Title: Misadventures of the Campaign Kids
Fandom: West Wing
Pairing: None (This be Gen/Ensemble)
Rating: PG
Warnings/Spoilers: General spoilers for the whole series
Disclaimer: Title from Kings of Prussia Song. The West Wing is the creation of Aaron Sorkin, I'm just mucking around in his toy box for the fun of it as the characters aren't mine (which on balance, is a very good thing as Sorkin = much better at this than me)
Notes: For tww_minis and the prompt of "Beginnings" because I couldn't resist the opportunity. This is the story of Jed Bartlet and the family he never intended - in lyrics, in prayer and in politics. And this story, in large part is dedicated to all my friends, online and off but especially raedbard, avon7, fuyu_ginga, jillkins and Laura, Kacey and Para.
Notes II: This is edited entirely by me and is my first real forey back in to straight TWW fanfic after a hiatus off to other fandoms. Any feedback - whether it be critical or otherwise is always accepted gratefully, particularly as I'm never sure I've quite gotten Jed Bartlet right and this is truly a flashfic - short, fragmentary and vaguely different from what I usually do.

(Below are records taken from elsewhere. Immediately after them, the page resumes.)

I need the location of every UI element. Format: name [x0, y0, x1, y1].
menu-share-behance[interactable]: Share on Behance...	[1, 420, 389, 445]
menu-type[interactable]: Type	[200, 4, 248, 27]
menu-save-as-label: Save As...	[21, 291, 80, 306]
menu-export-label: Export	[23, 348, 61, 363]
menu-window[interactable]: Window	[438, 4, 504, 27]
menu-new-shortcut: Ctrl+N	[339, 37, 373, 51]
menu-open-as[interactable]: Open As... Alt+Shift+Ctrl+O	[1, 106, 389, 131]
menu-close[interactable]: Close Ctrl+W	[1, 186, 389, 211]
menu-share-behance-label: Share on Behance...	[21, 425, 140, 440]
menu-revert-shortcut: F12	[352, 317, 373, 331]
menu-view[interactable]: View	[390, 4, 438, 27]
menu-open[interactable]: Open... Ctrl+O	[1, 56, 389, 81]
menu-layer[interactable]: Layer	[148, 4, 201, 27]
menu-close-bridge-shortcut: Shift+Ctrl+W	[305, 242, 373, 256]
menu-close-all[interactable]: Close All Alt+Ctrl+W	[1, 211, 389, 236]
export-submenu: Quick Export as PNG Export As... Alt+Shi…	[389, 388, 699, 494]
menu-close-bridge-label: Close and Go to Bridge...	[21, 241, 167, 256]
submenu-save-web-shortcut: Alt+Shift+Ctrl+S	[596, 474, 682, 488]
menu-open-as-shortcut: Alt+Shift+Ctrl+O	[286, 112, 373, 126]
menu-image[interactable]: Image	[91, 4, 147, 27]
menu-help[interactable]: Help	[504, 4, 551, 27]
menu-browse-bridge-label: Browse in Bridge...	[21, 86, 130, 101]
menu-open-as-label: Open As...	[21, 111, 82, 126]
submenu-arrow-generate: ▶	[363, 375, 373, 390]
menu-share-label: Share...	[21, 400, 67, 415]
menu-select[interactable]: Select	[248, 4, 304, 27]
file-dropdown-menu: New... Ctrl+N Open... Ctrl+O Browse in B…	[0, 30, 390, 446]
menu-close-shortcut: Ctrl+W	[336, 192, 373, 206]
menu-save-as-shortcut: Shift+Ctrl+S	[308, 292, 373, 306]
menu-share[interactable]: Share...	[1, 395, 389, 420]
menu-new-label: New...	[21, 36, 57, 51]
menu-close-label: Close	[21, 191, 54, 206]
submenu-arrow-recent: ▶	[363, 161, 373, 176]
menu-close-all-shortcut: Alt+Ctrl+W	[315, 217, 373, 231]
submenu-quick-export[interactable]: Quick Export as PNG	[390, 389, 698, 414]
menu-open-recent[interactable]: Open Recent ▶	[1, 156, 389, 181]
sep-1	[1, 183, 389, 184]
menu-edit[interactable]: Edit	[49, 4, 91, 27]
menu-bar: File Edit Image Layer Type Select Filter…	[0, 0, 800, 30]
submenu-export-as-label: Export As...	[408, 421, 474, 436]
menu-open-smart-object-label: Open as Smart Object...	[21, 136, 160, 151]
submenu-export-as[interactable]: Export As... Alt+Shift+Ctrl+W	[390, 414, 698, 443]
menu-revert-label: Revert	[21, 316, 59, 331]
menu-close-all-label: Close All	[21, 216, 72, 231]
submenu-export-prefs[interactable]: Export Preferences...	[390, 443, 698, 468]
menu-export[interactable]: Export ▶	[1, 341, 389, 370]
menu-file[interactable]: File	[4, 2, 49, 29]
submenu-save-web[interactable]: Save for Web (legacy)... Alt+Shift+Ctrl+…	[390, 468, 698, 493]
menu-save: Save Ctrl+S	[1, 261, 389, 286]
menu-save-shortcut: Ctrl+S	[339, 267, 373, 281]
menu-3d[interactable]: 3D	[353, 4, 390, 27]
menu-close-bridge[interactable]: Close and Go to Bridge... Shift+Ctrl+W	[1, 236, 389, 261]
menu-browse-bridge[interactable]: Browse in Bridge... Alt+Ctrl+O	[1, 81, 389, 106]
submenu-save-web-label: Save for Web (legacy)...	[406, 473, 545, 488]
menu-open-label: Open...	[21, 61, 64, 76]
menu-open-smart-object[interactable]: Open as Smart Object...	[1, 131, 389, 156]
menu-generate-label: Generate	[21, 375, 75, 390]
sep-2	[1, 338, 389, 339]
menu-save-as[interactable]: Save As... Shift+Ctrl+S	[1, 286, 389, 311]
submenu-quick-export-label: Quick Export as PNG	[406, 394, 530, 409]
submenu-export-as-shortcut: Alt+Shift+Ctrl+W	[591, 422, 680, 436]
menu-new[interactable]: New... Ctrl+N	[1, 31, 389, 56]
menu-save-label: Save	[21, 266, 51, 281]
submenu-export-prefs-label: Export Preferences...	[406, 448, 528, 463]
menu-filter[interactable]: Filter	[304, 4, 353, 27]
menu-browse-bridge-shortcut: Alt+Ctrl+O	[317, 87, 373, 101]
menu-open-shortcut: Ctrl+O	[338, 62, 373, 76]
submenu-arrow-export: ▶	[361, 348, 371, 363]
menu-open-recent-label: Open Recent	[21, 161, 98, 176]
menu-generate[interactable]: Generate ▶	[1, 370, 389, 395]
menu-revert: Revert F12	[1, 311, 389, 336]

That government of the people, by the people, for the people shall
not perish from the earth. (Abraham Lincoln)

If America is both the country that allowed Jefferson to pen the Declaration of Independence and to keep his slaves then is not Toby the living representative of this sentiment - to face the legacy of slavery, the crippling statistics that tell the story of a crippled country so that everyone might better reach for the ideals that exist side by side.

Jed wishes he'd been able to better make Toby understand his value, in this ability to push him to face what is wrong with the system. But he and Toby have always had that problem - both of them too full of words, too similar temperaments to truly have the full conversation that they always should have done - the one about democracy, faith, brotherhood and family and that most of all that Jed is sorry that Toby was the boy in school who got beaten up for not praying with the other children.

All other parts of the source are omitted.